──────── THE DATA

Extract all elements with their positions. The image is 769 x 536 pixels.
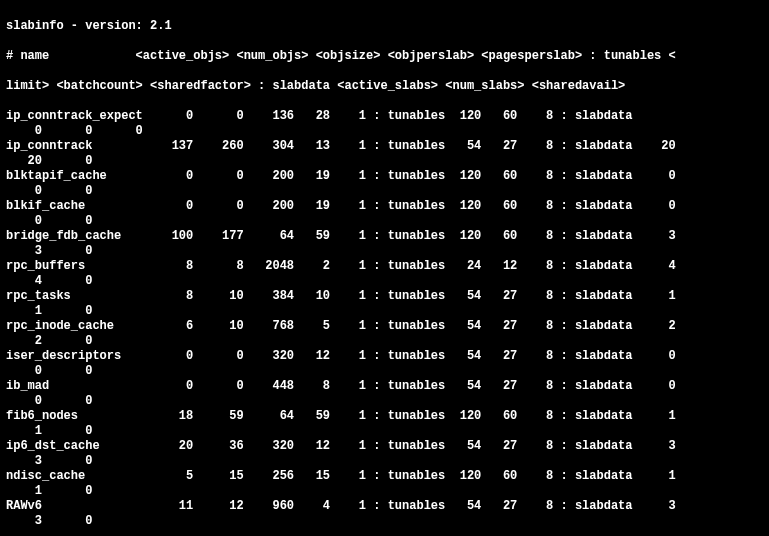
- slab-row-wrap: 0 0: [6, 214, 763, 229]
- slab-row: ndisc_cache 5 15 256 15 1 : tunables 120…: [6, 469, 763, 484]
- slab-row-wrap: 3 0: [6, 454, 763, 469]
- slab-row-wrap: 1 0: [6, 424, 763, 439]
- slab-row: blktapif_cache 0 0 200 19 1 : tunables 1…: [6, 169, 763, 184]
- slab-row: rpc_buffers 8 8 2048 2 1 : tunables 24 1…: [6, 259, 763, 274]
- slab-row: RAWv6 11 12 960 4 1 : tunables 54 27 8 :…: [6, 499, 763, 514]
- data-rows: ip_conntrack_expect 0 0 136 28 1 : tunab…: [6, 109, 763, 529]
- columns-line-2: limit> <batchcount> <sharedfactor> : sla…: [6, 79, 763, 94]
- slab-row-wrap: 0 0: [6, 184, 763, 199]
- slab-row-wrap: 0 0: [6, 394, 763, 409]
- slab-row: ip_conntrack 137 260 304 13 1 : tunables…: [6, 139, 763, 154]
- slab-row: ib_mad 0 0 448 8 1 : tunables 54 27 8 : …: [6, 379, 763, 394]
- slab-row: bridge_fdb_cache 100 177 64 59 1 : tunab…: [6, 229, 763, 244]
- slab-row-wrap: 4 0: [6, 274, 763, 289]
- slab-row: fib6_nodes 18 59 64 59 1 : tunables 120 …: [6, 409, 763, 424]
- slab-row: rpc_tasks 8 10 384 10 1 : tunables 54 27…: [6, 289, 763, 304]
- terminal-output: slabinfo - version: 2.1 # name <active_o…: [0, 0, 769, 536]
- slab-row-wrap: 0 0 0: [6, 124, 763, 139]
- version-line: slabinfo - version: 2.1: [6, 19, 763, 34]
- slab-row: iser_descriptors 0 0 320 12 1 : tunables…: [6, 349, 763, 364]
- slab-row: ip6_dst_cache 20 36 320 12 1 : tunables …: [6, 439, 763, 454]
- columns-line-1: # name <active_objs> <num_objs> <objsize…: [6, 49, 763, 64]
- slab-row-wrap: 1 0: [6, 304, 763, 319]
- slab-row-wrap: 1 0: [6, 484, 763, 499]
- slab-row-wrap: 0 0: [6, 364, 763, 379]
- slab-row-wrap: 3 0: [6, 514, 763, 529]
- slab-row: blkif_cache 0 0 200 19 1 : tunables 120 …: [6, 199, 763, 214]
- slab-row-wrap: 20 0: [6, 154, 763, 169]
- slab-row: rpc_inode_cache 6 10 768 5 1 : tunables …: [6, 319, 763, 334]
- slab-row-wrap: 3 0: [6, 244, 763, 259]
- slab-row: ip_conntrack_expect 0 0 136 28 1 : tunab…: [6, 109, 763, 124]
- slab-row-wrap: 2 0: [6, 334, 763, 349]
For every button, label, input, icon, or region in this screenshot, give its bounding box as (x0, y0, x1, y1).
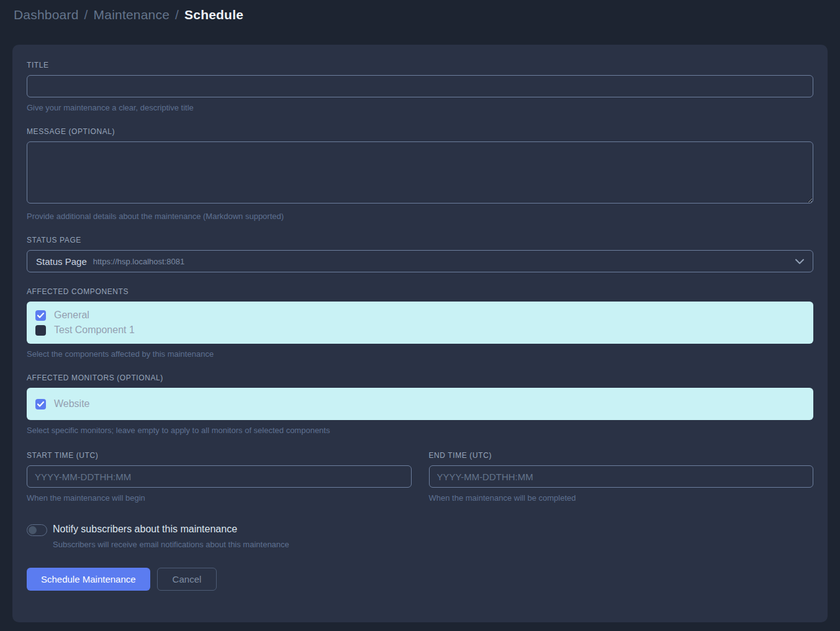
status-page-select[interactable]: Status Page https://hsp.localhost:8081 (27, 250, 813, 272)
breadcrumb-separator: / (84, 7, 88, 22)
notify-toggle[interactable] (27, 524, 47, 536)
start-time-input[interactable] (27, 465, 412, 488)
affected-monitors-label: AFFECTED MONITORS (OPTIONAL) (27, 374, 813, 382)
title-helper: Give your maintenance a clear, descripti… (27, 103, 813, 112)
chevron-down-icon (795, 259, 804, 264)
notify-section: Notify subscribers about this maintenanc… (27, 524, 813, 549)
start-time-section: START TIME (UTC) When the maintenance wi… (27, 451, 412, 503)
status-page-section: STATUS PAGE Status Page https://hsp.loca… (27, 236, 813, 272)
status-page-label: STATUS PAGE (27, 236, 813, 244)
notify-helper: Subscribers will receive email notificat… (53, 540, 289, 549)
title-label: TITLE (27, 61, 813, 69)
component-general-label: General (54, 310, 89, 321)
schedule-maintenance-form-card: TITLE Give your maintenance a clear, des… (12, 45, 828, 622)
end-time-input[interactable] (429, 465, 814, 488)
cancel-button[interactable]: Cancel (157, 568, 217, 591)
message-label: MESSAGE (OPTIONAL) (27, 127, 813, 136)
message-section: MESSAGE (OPTIONAL) Provide additional de… (27, 127, 813, 221)
time-grid: START TIME (UTC) When the maintenance wi… (27, 451, 813, 503)
monitors-panel: Website (27, 388, 813, 420)
breadcrumb: Dashboard / Maintenance / Schedule (14, 7, 243, 22)
end-time-section: END TIME (UTC) When the maintenance will… (429, 451, 814, 503)
start-time-label: START TIME (UTC) (27, 451, 412, 460)
component-row-test-component-1[interactable]: Test Component 1 (35, 324, 805, 336)
affected-monitors-section: AFFECTED MONITORS (OPTIONAL) Website Sel… (27, 374, 813, 435)
notify-texts: Notify subscribers about this maintenanc… (53, 524, 289, 549)
top-bar: Dashboard / Maintenance / Schedule (0, 0, 840, 30)
component-test-component-1-checkbox[interactable] (35, 325, 46, 336)
notify-label: Notify subscribers about this maintenanc… (53, 524, 289, 535)
affected-components-label: AFFECTED COMPONENTS (27, 287, 813, 296)
component-general-checkbox[interactable] (35, 310, 46, 321)
status-page-selected-url: https://hsp.localhost:8081 (93, 257, 184, 266)
component-test-component-1-label: Test Component 1 (54, 324, 135, 336)
breadcrumb-dashboard[interactable]: Dashboard (14, 7, 79, 22)
status-page-selected-name: Status Page (36, 256, 87, 267)
affected-components-section: AFFECTED COMPONENTS General Test Compone… (27, 287, 813, 359)
end-time-label: END TIME (UTC) (429, 451, 814, 460)
message-textarea[interactable] (27, 141, 813, 204)
message-helper: Provide additional details about the mai… (27, 212, 813, 221)
start-time-helper: When the maintenance will begin (27, 493, 412, 503)
end-time-helper: When the maintenance will be completed (429, 493, 814, 503)
breadcrumb-separator: / (175, 7, 179, 22)
title-section: TITLE Give your maintenance a clear, des… (27, 61, 813, 112)
toggle-knob (29, 526, 37, 534)
schedule-maintenance-button[interactable]: Schedule Maintenance (27, 568, 150, 591)
breadcrumb-maintenance[interactable]: Maintenance (94, 7, 169, 22)
breadcrumb-current-schedule: Schedule (184, 7, 243, 22)
title-input[interactable] (27, 75, 813, 97)
form-actions: Schedule Maintenance Cancel (27, 568, 813, 591)
monitor-website-checkbox[interactable] (35, 399, 46, 409)
components-panel: General Test Component 1 (27, 302, 813, 344)
affected-monitors-helper: Select specific monitors; leave empty to… (27, 426, 813, 435)
component-row-general[interactable]: General (35, 310, 805, 321)
affected-components-helper: Select the components affected by this m… (27, 349, 813, 359)
monitor-website-label: Website (54, 398, 90, 409)
monitor-row-website[interactable]: Website (35, 398, 805, 409)
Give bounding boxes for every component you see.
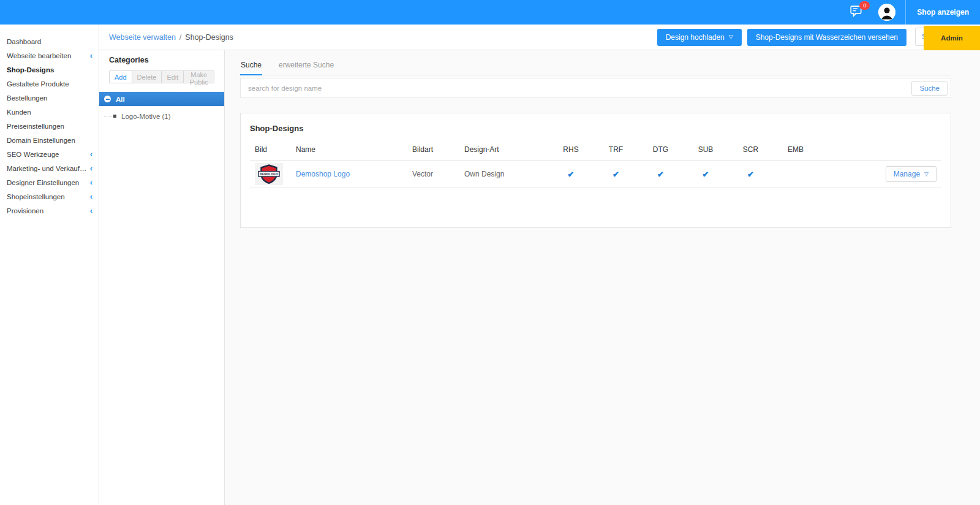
category-tree-item-logo-motive[interactable]: Logo-Motive (1)	[99, 109, 224, 123]
tab-suche[interactable]: Suche	[240, 58, 262, 75]
messages-button[interactable]: 0	[850, 6, 862, 20]
sidebar-item-provisionen[interactable]: Provisionen‹	[0, 203, 99, 218]
sidebar-item-seo-werkzeuge[interactable]: SEO Werkzeuge‹	[0, 147, 99, 161]
page-header: Webseite verwalten / Shop-Designs Design…	[99, 25, 980, 50]
sidebar-item-preiseinstellungen[interactable]: Preiseinstellungen	[0, 119, 99, 133]
category-delete-button[interactable]: Delete	[132, 70, 162, 83]
col-actions	[818, 140, 941, 161]
category-make-public-button[interactable]: Make Public	[184, 70, 214, 83]
check-icon-scr: ✔	[747, 170, 754, 179]
chevron-left-icon: ‹	[90, 164, 92, 172]
design-thumbnail[interactable]: DEMOLOGO	[255, 163, 283, 185]
col-scr: SCR	[728, 140, 773, 161]
message-bubble-icon	[850, 9, 862, 19]
sidebar-item-bestellungen[interactable]: Bestellungen	[0, 91, 99, 105]
sidebar-item-kunden[interactable]: Kunden	[0, 105, 99, 119]
tree-connector	[104, 116, 112, 116]
table-row: DEMOLOGO Demoshop Logo Vector Own Design…	[250, 161, 941, 188]
check-icon-rhs: ✔	[568, 170, 575, 179]
col-trf: TRF	[594, 140, 638, 161]
chevron-left-icon: ‹	[90, 51, 92, 59]
design-art-value: Own Design	[459, 161, 548, 188]
check-icon-dtg: ✔	[657, 170, 664, 179]
col-bild: Bild	[250, 140, 291, 161]
category-edit-button[interactable]: Edit	[162, 70, 184, 83]
category-tree-root-all[interactable]: All	[99, 92, 224, 106]
chevron-left-icon: ‹	[90, 150, 92, 158]
search-input[interactable]	[241, 85, 911, 92]
sidebar: Dashboard Webseite bearbeiten‹ Shop-Desi…	[0, 25, 99, 505]
chevron-left-icon: ‹	[90, 178, 92, 186]
design-image-cell: DEMOLOGO	[250, 161, 291, 188]
check-icon-trf: ✔	[612, 170, 619, 179]
search-tabs: Suche erweiterte Suche	[240, 58, 951, 75]
search-bar: Suche	[240, 78, 951, 98]
sidebar-item-shopeinstellungen[interactable]: Shopeinstellungen‹	[0, 189, 99, 203]
categories-panel: Categories Add Delete Edit Make Public A…	[99, 50, 225, 505]
sidebar-item-shop-designs[interactable]: Shop-Designs	[0, 63, 99, 77]
chevron-left-icon: ‹	[90, 192, 92, 200]
col-emb: EMB	[773, 140, 818, 161]
col-sub: SUB	[683, 140, 728, 161]
chevron-down-icon: ▽	[729, 34, 733, 40]
sidebar-item-gestaltete-produkte[interactable]: Gestaltete Produkte	[0, 77, 99, 91]
admin-tab[interactable]: Admin	[924, 26, 980, 50]
watermark-button[interactable]: Shop-Designs mit Wasserzeichen versehen	[747, 29, 907, 46]
manage-button[interactable]: Manage ▽	[886, 166, 937, 182]
notification-badge: 0	[859, 1, 870, 10]
categories-actions: Add Delete Edit Make Public	[99, 70, 224, 83]
tab-erweiterte-suche[interactable]: erweiterte Suche	[278, 58, 334, 75]
shop-designs-panel: Shop-Designs Bild Name Bildart	[240, 113, 951, 228]
breadcrumb: Webseite verwalten / Shop-Designs	[109, 33, 233, 42]
category-add-button[interactable]: Add	[109, 70, 132, 83]
bildart-value: Vector	[407, 161, 459, 188]
col-bildart: Bildart	[407, 140, 459, 161]
categories-title: Categories	[99, 56, 224, 64]
chevron-left-icon: ‹	[90, 207, 92, 215]
main-content: Suche erweiterte Suche Suche Shop-Design…	[225, 50, 980, 505]
shop-anzeigen-button[interactable]: Shop anzeigen	[906, 0, 980, 25]
sidebar-item-dashboard[interactable]: Dashboard	[0, 34, 99, 48]
user-avatar[interactable]	[878, 4, 895, 21]
check-icon-sub: ✔	[703, 170, 709, 179]
svg-text:DEMOLOGO: DEMOLOGO	[260, 173, 278, 176]
sidebar-item-domain-einstellungen[interactable]: Domain Einstellungen	[0, 133, 99, 147]
breadcrumb-separator: /	[179, 33, 181, 42]
sidebar-item-designer-einstellungen[interactable]: Designer Einstellungen‹	[0, 175, 99, 189]
collapse-minus-icon[interactable]	[104, 96, 111, 102]
search-submit-button[interactable]: Suche	[911, 81, 948, 96]
table-title: Shop-Designs	[250, 124, 941, 133]
col-rhs: RHS	[548, 140, 594, 161]
tree-bullet-icon	[113, 115, 116, 118]
chevron-down-icon: ▽	[924, 172, 929, 177]
design-name-link[interactable]: Demoshop Logo	[296, 170, 350, 178]
sidebar-item-marketing[interactable]: Marketing- und Verkaufswer…‹	[0, 161, 99, 175]
col-dtg: DTG	[638, 140, 683, 161]
shop-designs-table: Bild Name Bildart Design-Art RHS TRF DTG…	[250, 140, 941, 188]
table-header-row: Bild Name Bildart Design-Art RHS TRF DTG…	[250, 140, 941, 161]
topbar: 0 Shop anzeigen	[0, 0, 980, 25]
design-hochladen-button[interactable]: Design hochladen ▽	[657, 29, 742, 46]
breadcrumb-parent-link[interactable]: Webseite verwalten	[109, 33, 176, 42]
col-design-art: Design-Art	[459, 140, 548, 161]
breadcrumb-current: Shop-Designs	[185, 33, 233, 42]
col-name: Name	[291, 140, 407, 161]
sidebar-item-webseite-bearbeiten[interactable]: Webseite bearbeiten‹	[0, 48, 99, 63]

────────────────

Lines of the listing above that contain the word "components" must all be copied.

affected-components-label: AFFECTED COMPONENTS (27, 287, 813, 296)
affected-components-section: AFFECTED COMPONENTS General Test Compone… (27, 287, 813, 359)
components-panel: General Test Component 1 (27, 302, 813, 344)
affected-components-helper: Select the components affected by this m… (27, 349, 813, 359)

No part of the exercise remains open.